Judge Wilkinson Writes Extremely Important Dissent from Denial of Rehearing En Banc in Virginia Open Primary Case

Howard Bashman called to my attention this opinion by Fourth Circuit judge James Harvie Wilkinson III dissenting from rehearing en banc in Miller v. Cunningham, concerning some aspects of Virginia’s laws governing nomination of candidates in partisan elections. Judge Wilkinson’s opinion is important for three separate reasons, and it could in fact attract the attention of the Supreme Court should a petition for cert be filed.

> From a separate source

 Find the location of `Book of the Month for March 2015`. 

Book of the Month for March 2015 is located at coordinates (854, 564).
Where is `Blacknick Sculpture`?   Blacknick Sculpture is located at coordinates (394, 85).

First, Judge Wilkinson lays out his views on how judges should decide election law cases, including a plea against “judicial minimalism” in the context of election law cases.

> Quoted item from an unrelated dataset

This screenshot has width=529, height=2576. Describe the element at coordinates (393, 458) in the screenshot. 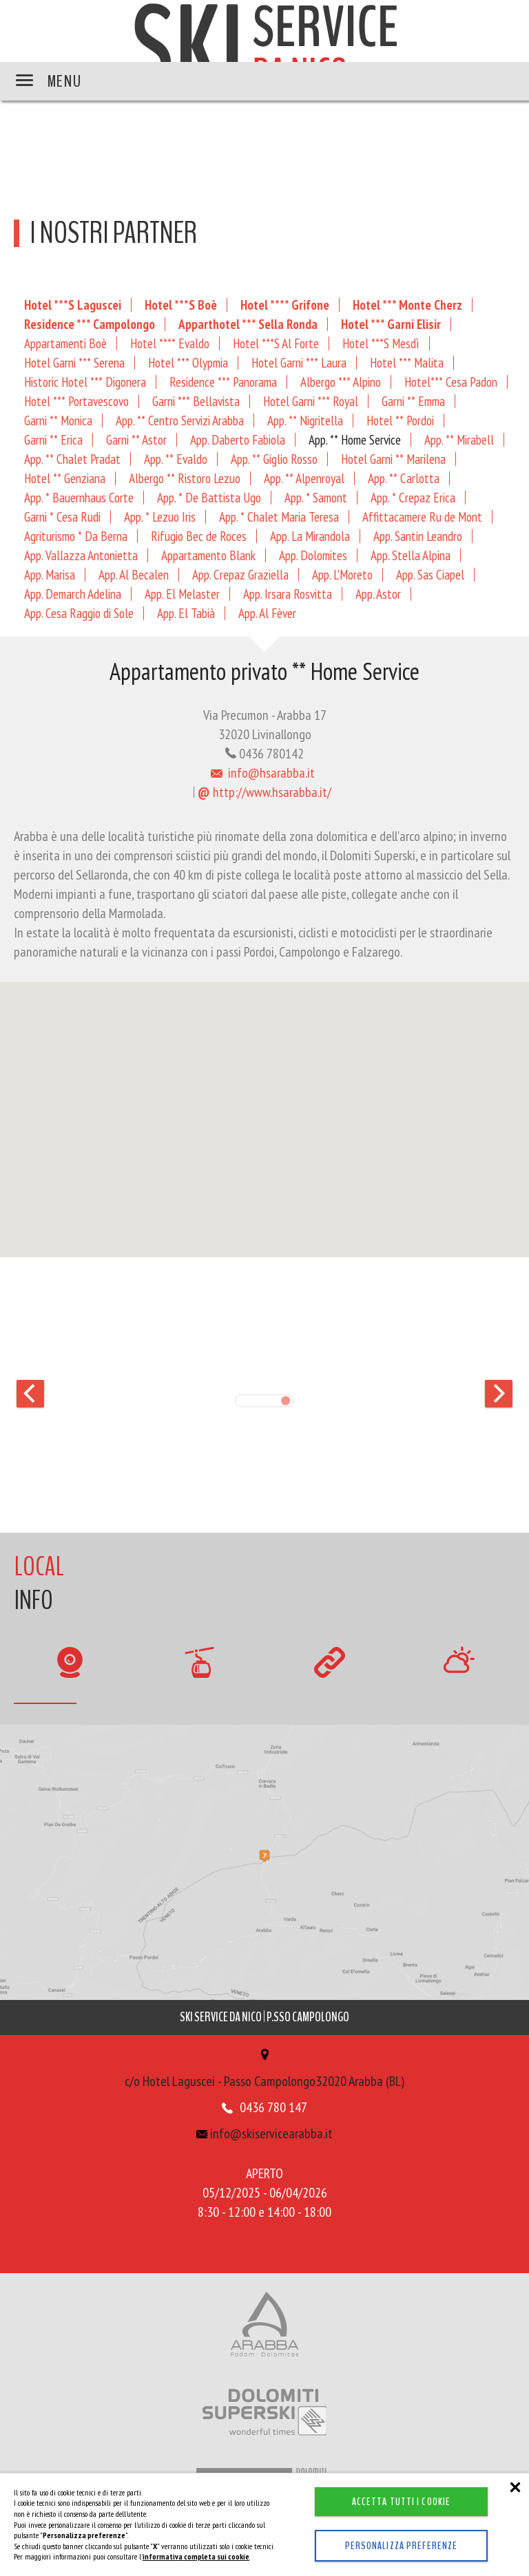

Second, drawing upon the work of Ely, Pildes, and others, Judge Wilkinson sets out his views on how courts should deal with election laws that benefit, or appear to benefit, incumbents.

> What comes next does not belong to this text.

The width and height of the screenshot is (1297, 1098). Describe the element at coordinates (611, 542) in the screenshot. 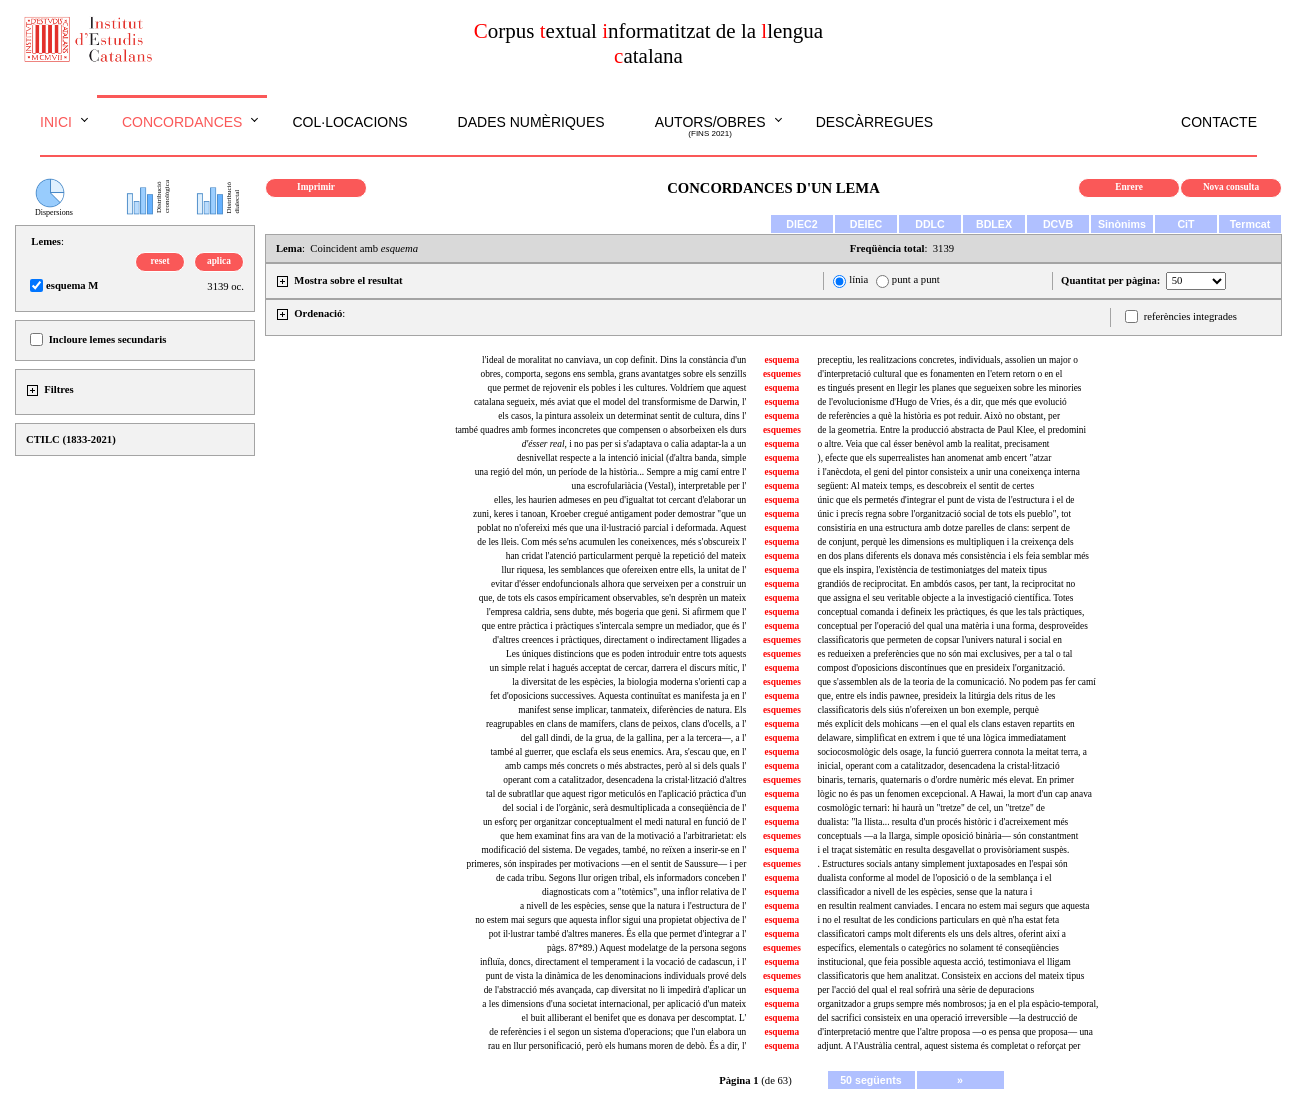 I see `de les lleis. Com més se'ns acumulen les coneixences, més s'obscureix l'` at that location.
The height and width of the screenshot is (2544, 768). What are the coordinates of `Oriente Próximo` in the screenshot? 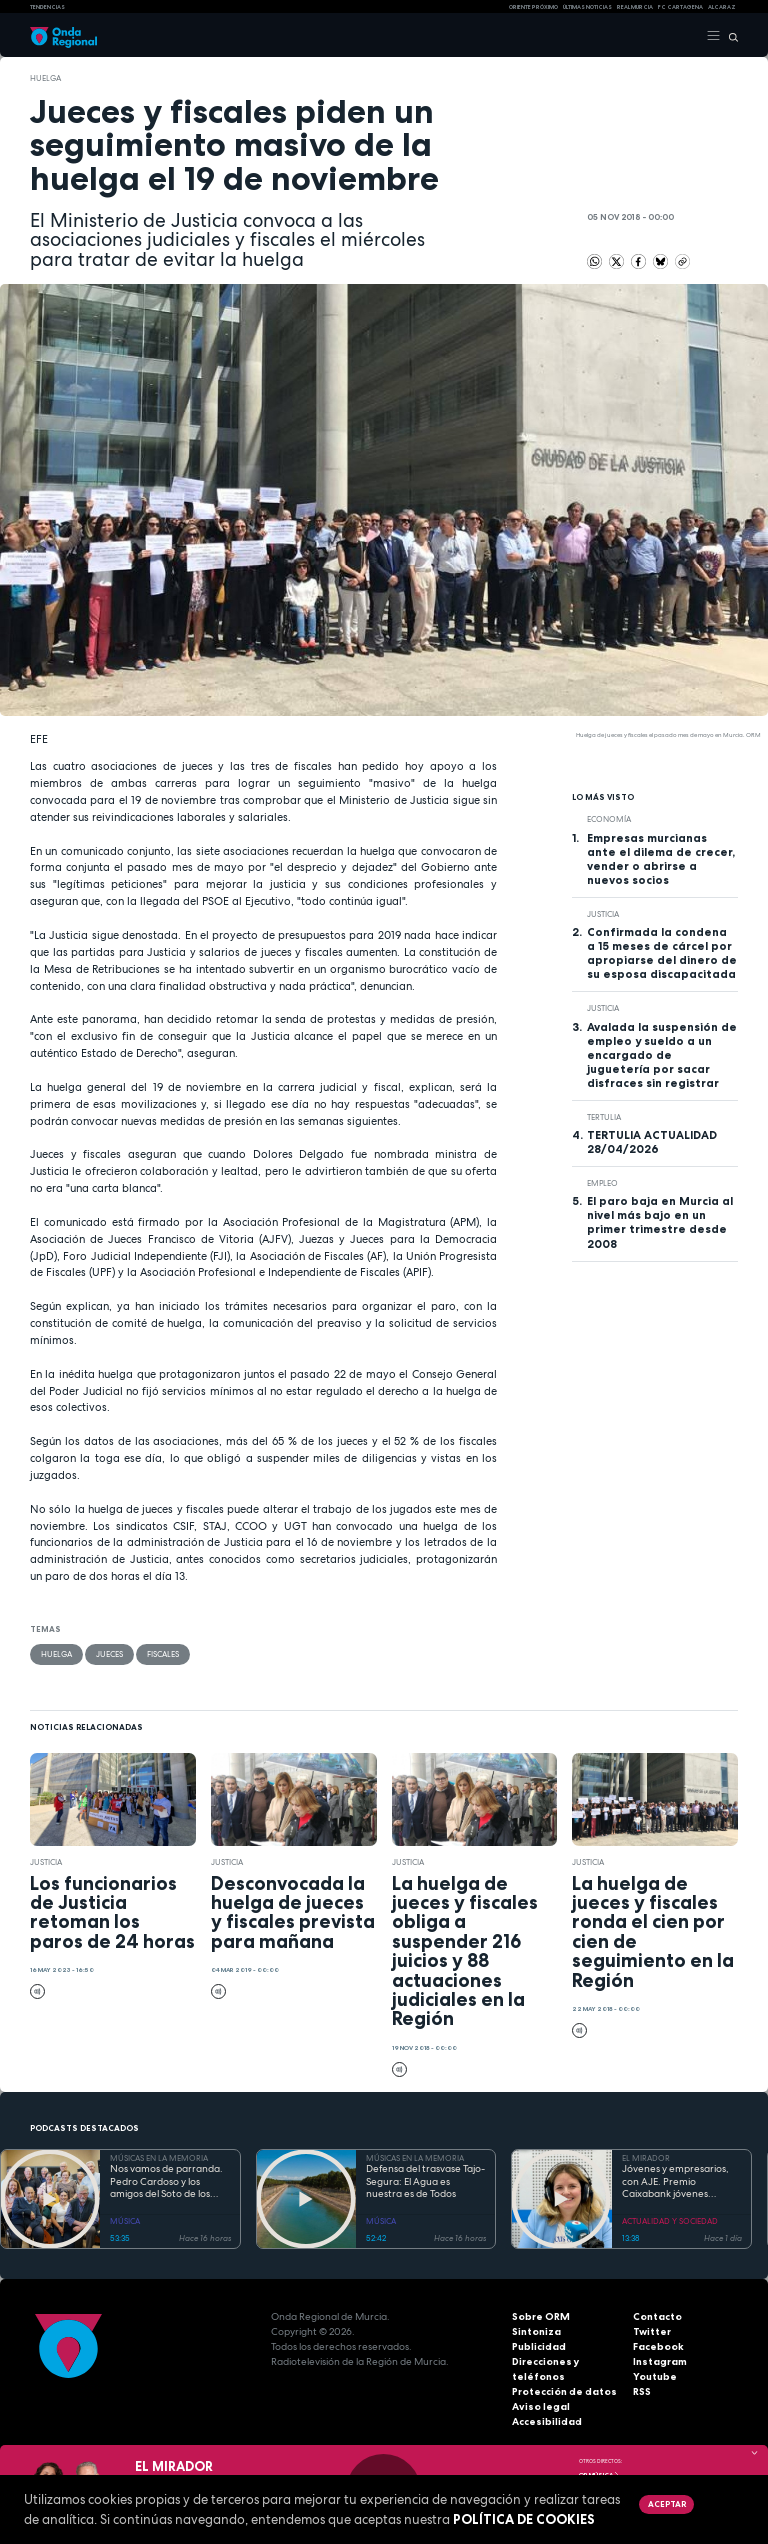 It's located at (533, 7).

Third, Judge Wilkinson expresses the view that states should be free to require political parties to use open primaries for the selection of party nominees, an issue that has not been ultimately resolved, but has been called into question by cases such as the Supreme Court’s California Democratic Party v. Jones case.
I agree with much, but not all, of what Judge Wilkinson has to say. (My own views on these subjects are set forth in detail here.) But whether you agree or not, this 22-page pdf is well worth reading.